### TASK REQUIREMENTS
I need the number of lines in the following entries that hold the word "written", and no other text.

### RECORDS SHOWN
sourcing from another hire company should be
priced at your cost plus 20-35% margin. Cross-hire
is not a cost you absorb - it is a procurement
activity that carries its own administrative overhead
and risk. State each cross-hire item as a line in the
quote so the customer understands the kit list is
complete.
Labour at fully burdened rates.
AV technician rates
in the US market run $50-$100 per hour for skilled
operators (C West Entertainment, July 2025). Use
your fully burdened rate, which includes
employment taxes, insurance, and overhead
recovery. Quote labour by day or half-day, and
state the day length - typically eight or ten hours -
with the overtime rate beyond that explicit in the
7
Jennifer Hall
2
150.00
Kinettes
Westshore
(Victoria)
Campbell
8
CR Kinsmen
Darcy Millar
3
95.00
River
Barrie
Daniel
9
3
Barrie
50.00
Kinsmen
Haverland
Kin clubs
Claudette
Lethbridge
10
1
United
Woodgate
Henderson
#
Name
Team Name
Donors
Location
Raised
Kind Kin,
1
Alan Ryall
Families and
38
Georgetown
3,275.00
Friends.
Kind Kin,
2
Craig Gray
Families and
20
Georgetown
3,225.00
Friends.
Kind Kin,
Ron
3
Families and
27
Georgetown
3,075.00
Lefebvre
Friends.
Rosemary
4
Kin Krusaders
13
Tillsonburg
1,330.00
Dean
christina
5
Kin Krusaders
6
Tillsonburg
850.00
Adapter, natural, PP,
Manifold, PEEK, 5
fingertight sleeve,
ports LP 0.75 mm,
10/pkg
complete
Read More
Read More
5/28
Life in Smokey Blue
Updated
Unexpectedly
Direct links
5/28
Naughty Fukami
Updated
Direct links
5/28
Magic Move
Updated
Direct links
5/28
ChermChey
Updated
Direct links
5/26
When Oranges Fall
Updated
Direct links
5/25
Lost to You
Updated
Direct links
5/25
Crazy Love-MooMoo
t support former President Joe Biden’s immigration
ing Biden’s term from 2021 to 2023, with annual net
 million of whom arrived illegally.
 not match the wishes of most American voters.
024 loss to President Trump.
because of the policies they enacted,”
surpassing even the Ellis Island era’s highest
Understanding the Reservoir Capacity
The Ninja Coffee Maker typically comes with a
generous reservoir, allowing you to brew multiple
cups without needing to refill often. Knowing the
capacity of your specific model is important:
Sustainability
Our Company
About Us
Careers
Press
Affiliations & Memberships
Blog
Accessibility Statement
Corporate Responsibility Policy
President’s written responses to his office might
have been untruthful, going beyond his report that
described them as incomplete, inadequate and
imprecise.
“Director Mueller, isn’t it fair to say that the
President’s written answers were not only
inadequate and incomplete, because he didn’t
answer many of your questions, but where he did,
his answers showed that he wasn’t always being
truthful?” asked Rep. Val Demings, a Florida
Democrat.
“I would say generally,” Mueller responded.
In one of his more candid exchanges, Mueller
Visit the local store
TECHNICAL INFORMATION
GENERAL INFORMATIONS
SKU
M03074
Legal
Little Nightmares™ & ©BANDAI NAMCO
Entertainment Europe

### SOLUTION TO THIS PROBLEM
2